Due to their cost, experiments for inertial confinement fusion (ICF) heavily rely on numerical simulations to guide design. As simulation technology progresses, so too can the fidelity of models used to plan for new experiments. However, these high-fidelity models are by themselves insufficient for optimal experimental design, because their computational cost remains too high to efficiently and effectively explore the numerous parameters required to describe a typical experiment. Traditionally, ICF design has relied on low-fidelity modeling to initially identify potentially interesting design regions, which are then subsequently explored via selected high-fidelity modeling. In this paper, we demonstrate that this two-step approach can be insufficient: even for simple design problems, a two-step optimization strategy can lead high-fidelity searching towards incorrect regions and consequently waste computational resources on parameter regimes far away from the true optimal solution. We reveal that a primary cause of this behavior in ICF design problems is the presence of low-fidelity optima in distinct regions of the parameter space from high-fidelity optima. To address this issue, we propose an iterative multifidelity Bayesian optimization method based on Gaussian Process Regression that leverages both low- and high-fidelity modelings. We demonstrate, using both two- and eight-dimensional ICF test problems, that our algorithm can effectively utilize low-fidelity modeling for exploration, while automatically refining promising designs with high-fidelity models.

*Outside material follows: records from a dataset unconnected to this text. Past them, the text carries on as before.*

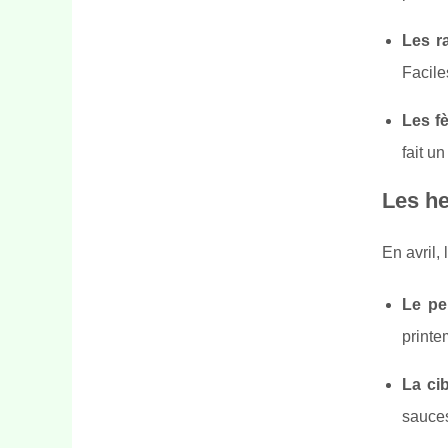
Les r
Facile
Les f
fait u
Les he
En avril,
Le per
printe
La ci
sauces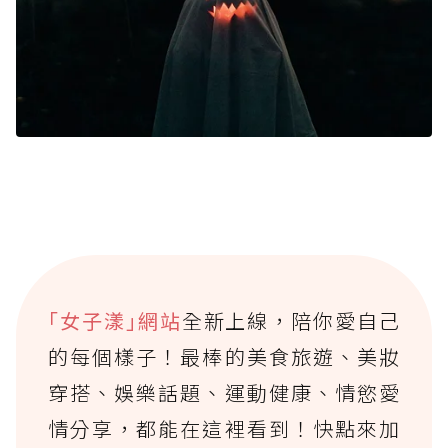
｢女子漾｣網站
全新上線，陪你愛自己
的每個樣子！最棒的美食旅遊、美妝
穿搭、娛樂話題、運動健康、情慾愛
情分享，都能在這裡看到！快點來加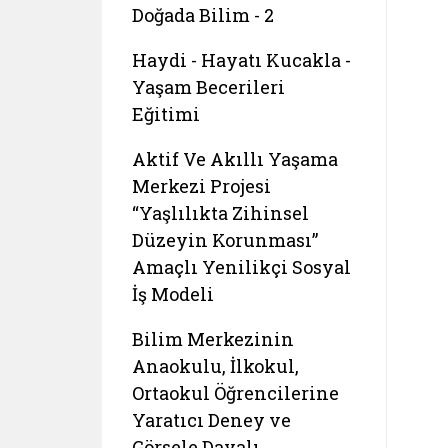
Doğada Bilim - 2
Haydi - Hayatı Kucakla -
Yaşam Becerileri
Eğitimi
Aktif Ve Akıllı Yaşama
Merkezi Projesi
“Yaşlılıkta Zihinsel
Düzeyin Korunması”
Amaçlı Yenilikçi Sosyal
İş Modeli
Bilim Merkezinin
Anaokulu, İlkokul,
Ortaokul Öğrencilerine
Yaratıcı Deney ve
Görsele Dayalı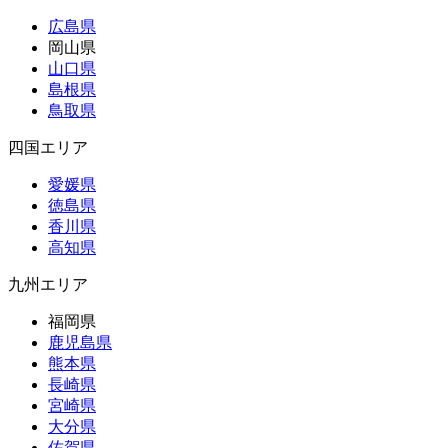
広島県
岡山県
山口県
島根県
鳥取県
四国エリア
愛媛県
徳島県
香川県
高知県
九州エリア
福岡県
鹿児島県
熊本県
長崎県
宮崎県
大分県
佐賀県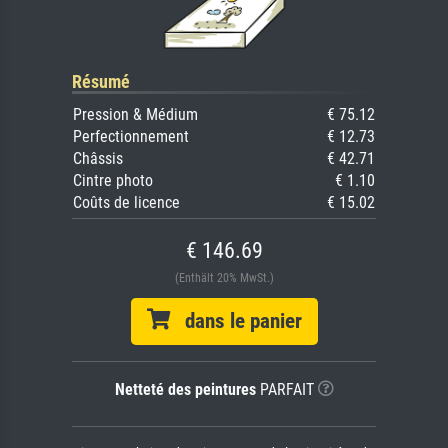
Résumé
Pression & Médium
€ 75.12
Perfectionnement
€ 12.73
Châssis
€ 42.71
Cintre photo
€ 1.10
Coûts de licence
€ 15.02
€ 146.69
(Enthält 20% MwSt.)
dans le panier
Netteté des peintures
PARFAIT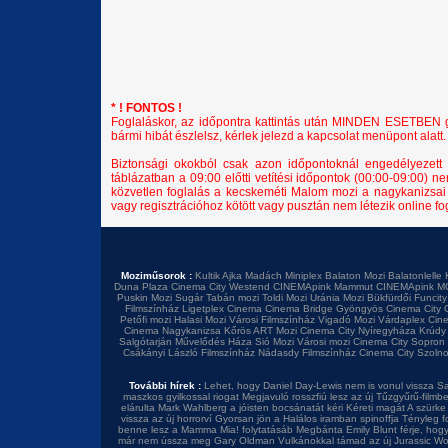
* ! FONTOS !
Foglaláskor, az időpontra kattintás után MINDEN ESETBEN győ
bármi hibát észlelsz, kérlek jelezd a kapcsolat menüpont alatt.
Biztonsági okokból csak azon időpontoknál engedélyezett 
táblázatban a 09:00 előtti vetítési időpontok (00:00-09:00) n
közvetlen foglalás a kecskeméti Malom mozi a nagykanizs
vagy regisztrációhoz kötött vagy pusztán nem létezik online f
Moziműsorok :
Kultik Ajka
Madách Miniplex
Balaton Mozi
Balatonlelle 
Duna Plaza
Cinema City Westend
CINEMApink Mammut
CINEMApink M
Puskin Mozi
Sugár
Tabán mozi
Toldi Mozi
Uránia Mozi
Bükfürdői Funcity
Filmszínház
Ligetplex Cinema
Cinema Bridge Gyöngyös
Cinema City 
Petőfi mozi
Halasi Mozi
Városi Filmszínház
Vigadó Mozi
Várdaplex Cin
Cinema Nagykanizsa
Kőrös ART Mozi
Cinema City Nyíregyháza
Krúdy
Salgótarján
Művelődés Háza
Sió Mozi
Városi mozi
Cinema City Sopron
Csákányi László Filmszínház
Nádasdy Filmszínház
Cinema City Szoln
További hírek :
Lehet, hogy Daniel Day-Lewis nem is vonul vissza
Sa
maszkos gyilkossal riogat
Megjavuló rosszfiú lesz az új Tűzgyűrű-filmb
elárulta
Mark Wahlberg a jóisten bocsánatát kéri
Kéreti magát A szürke 
vissza az új horrorví
Gyorsan jön a Halálos iramban spinoffja
Tényleg f
benne lesz a Mamma Mia! folytatásáb
Megbánta Emily Blunt férje, hog
már nem ússza meg Gary Oldman
Vulkánokkal támad az új Jurassic Wo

This approach proves to be more efficient than relying solely on high-fidelity modeling for optimization.

Figures (7)

• Figure 1: Contour plots for the 2D design example, with existing simulations as black dots. The ground truth solution (a and b) show that the optimal points for low and high fidelity are in different parts of parameter space. The algorithm alternates between selecting a pair of high and low fidelity points (c) and just additional low-fidelity points (d).
• Figure 2: Mean value contour and high-fidelity sampling at iteration 0.
• Figure 3: Mean value contour and low-fidelity sampling at iteration 0.
• Figure 4: Our multifidelity approach produces equivalent or smaller errors in both design values (top) and output yields (bottom) as a strictly high-fidelity approach. In particular, for a fixed number of high fidelity samples (horizontal axis), the additional information provided by the low fidelity samples does not increase the error and often decreases it.
• Figure 5: Histogram exhaustive sampling of HYDRA surrogate functions. The frequency counts are log-scaled. It is evident from the histograms that the low- and high-fidelity surrogates have distinct distributions of values for the same range of parameters.